Use ShortStack (Axtell 2013; Shahid and Axtell 2014; Johnson et al. 2016)to perform alignment of sRNAseq data and annotation of sRNA-producing genes.
This is the same ShortStack analysis as seen in 13.1-Pmea-sRNAseq-ShortStack-R1-reads.Rmd, but this analysis uses a customized miRBase database, created by Jill Ashley, which includes published cnidarian miRNAs:
The P.meandrina genome will be used as the reference genome.
Inputs:
Requires trimmed sRNAseq files generated by 08.1-Pmea-sRNAseq-trimming-R1-only.Rmd
*fastp-adapters-polyG-31bp-merged.fq.gz
P.meandrina genome FastA. See 12-Pmea-sRNAseq-MirMachine.Rmd for download info if needed.
Outputs:
Software requirements:
Replace with name of your ShortStack environment and the path to the corresponding conda installation (find this after you’ve activated the environment).
E.g.
# Activate environment
conda activate ShortStack4_env
# Find conda path
which conda
shortstack_conda_env_name <- c("ShortStack-4.0.3_env")

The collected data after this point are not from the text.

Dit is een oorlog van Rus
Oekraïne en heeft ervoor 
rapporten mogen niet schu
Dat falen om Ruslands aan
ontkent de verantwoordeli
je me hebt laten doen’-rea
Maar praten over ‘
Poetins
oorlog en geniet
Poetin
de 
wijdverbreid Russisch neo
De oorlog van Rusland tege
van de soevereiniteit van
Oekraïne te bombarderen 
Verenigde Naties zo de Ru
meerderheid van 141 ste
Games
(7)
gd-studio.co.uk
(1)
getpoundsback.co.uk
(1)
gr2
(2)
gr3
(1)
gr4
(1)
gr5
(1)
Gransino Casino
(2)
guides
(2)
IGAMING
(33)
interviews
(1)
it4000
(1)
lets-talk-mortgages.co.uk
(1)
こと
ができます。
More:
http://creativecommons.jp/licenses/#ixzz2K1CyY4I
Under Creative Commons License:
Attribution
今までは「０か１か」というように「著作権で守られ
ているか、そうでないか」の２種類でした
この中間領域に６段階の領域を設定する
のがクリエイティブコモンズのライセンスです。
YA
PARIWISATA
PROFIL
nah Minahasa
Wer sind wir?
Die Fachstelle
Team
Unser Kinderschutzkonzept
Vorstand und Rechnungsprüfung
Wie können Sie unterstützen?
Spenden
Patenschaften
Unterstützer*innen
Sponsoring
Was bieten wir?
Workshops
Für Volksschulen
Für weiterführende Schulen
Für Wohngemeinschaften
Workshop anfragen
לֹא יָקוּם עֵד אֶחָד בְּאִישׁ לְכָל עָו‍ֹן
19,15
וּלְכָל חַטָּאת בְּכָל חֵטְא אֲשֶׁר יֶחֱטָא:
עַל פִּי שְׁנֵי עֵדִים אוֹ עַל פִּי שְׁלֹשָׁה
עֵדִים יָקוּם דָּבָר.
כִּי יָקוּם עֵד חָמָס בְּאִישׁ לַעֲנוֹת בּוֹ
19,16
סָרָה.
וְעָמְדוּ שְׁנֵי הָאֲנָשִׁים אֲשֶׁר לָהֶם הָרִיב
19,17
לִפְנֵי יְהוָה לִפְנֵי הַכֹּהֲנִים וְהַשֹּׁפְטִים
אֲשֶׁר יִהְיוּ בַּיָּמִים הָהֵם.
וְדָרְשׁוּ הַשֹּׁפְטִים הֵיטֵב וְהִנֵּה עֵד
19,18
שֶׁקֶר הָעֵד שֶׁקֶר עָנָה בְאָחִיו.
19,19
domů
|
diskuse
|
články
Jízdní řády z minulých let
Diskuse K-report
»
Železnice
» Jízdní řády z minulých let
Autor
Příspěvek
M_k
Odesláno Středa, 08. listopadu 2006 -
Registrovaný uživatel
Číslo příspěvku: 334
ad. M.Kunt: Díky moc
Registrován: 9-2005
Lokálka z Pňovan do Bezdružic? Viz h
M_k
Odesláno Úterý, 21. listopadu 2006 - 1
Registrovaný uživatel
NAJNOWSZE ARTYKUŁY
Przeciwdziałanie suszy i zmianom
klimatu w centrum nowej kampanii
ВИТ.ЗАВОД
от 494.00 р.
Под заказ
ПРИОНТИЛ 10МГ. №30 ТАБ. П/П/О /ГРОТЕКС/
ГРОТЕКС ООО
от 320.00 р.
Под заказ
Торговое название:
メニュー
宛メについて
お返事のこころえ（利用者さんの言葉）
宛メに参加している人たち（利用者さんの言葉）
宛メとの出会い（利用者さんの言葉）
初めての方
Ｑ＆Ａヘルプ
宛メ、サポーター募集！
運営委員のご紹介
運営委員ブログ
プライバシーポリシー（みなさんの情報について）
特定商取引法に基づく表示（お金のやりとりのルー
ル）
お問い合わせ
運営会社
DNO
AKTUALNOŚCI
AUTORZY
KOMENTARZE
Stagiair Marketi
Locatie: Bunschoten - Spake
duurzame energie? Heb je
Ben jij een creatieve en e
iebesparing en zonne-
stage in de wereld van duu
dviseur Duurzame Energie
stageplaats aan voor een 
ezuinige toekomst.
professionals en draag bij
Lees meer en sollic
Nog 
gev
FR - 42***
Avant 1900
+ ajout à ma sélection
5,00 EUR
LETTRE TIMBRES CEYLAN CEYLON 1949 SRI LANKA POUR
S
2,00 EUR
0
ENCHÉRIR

shortstack_cond_path <- c("/home/sam/programs/mambaforge/condabin/conda")
This allows usage of Bash variables across R Markdown chunks.
{
echo "#### Assign Variables ####"
echo ""
echo "# Trimmed FastQ naming pattern"
echo "export trimmed_fastqs_pattern='*fastp-adapters-polyG-31bp-merged.fq.gz'"
echo "# Data directories"
echo 'export deep_dive_dir=/home/shared/8TB_HDD_01/sam/gitrepos/deep-dive'
echo 'export deep_dive_data_dir="${deep_dive_dir}/data"'
echo 'export output_dir_top=${deep_dive_dir}/F-Pmea/output/13.2.1-Pmea-sRNAseq-ShortStack-31bp-fastp-merged-cnidarian_miRBase'
echo 'export trimmed_fastqs_dir="${deep_dive_dir}/F-Pmea/output/08.2-Pmea-sRNAseq-trimming-31bp-fastp-merged/trimmed-reads"'
echo ""
echo "# Input/Output files"
echo 'export genome_fasta_dir=${deep_dive_dir}/F-Pmea/data'
echo 'export genome_fasta_name="Pocillopora_meandrina_HIv1.assembly.fasta"'
echo 'export shortstack_genome_fasta_name="Pocillopora_meandrina_HIv1.assembly.fa"'
echo 'export mirbase_mature_fasta_version=cnidarian_miRNAs.fasta'
echo 'export genome_fasta="${genome_fasta_dir}/${shortstack_genome_fasta_name}"'
echo ""
echo "# Set number of CPUs to use"
echo 'export threads=46'
echo ""
echo "# Initialize arrays"
echo 'export trimmed_fastqs_array=()'
} > .bashvars
cat .bashvars
#### Assign Variables ####
# Trimmed FastQ naming pattern
export trimmed_fastqs_pattern='*fastp-adapters-polyG-31bp-merged.fq.gz'
# Data directories
export deep_dive_dir=/home/shared/8TB_HDD_01/sam/gitrepos/deep-dive
export deep_dive_data_dir="${deep_dive_dir}/data"
export output_dir_top=${deep_dive_dir}/F-Pmea/output/13.2.1-Pmea-sRNAseq-ShortStack-31bp-fastp-merged-cnidarian_miRBase
export trimmed_fastqs_dir="${deep_dive_dir}/F-Pmea/output/08.2-Pmea-sRNAseq-trimming-31bp-fastp-merged/trimmed-reads"
# Input/Output files
export genome_fasta_dir=${deep_dive_dir}/F-Pmea/data
export genome_fasta_name="Pocillopora_meandrina_HIv1.assembly.fasta"
export shortstack_genome_fasta_name="Pocillopora_meandrina_HIv1.assembly.fa"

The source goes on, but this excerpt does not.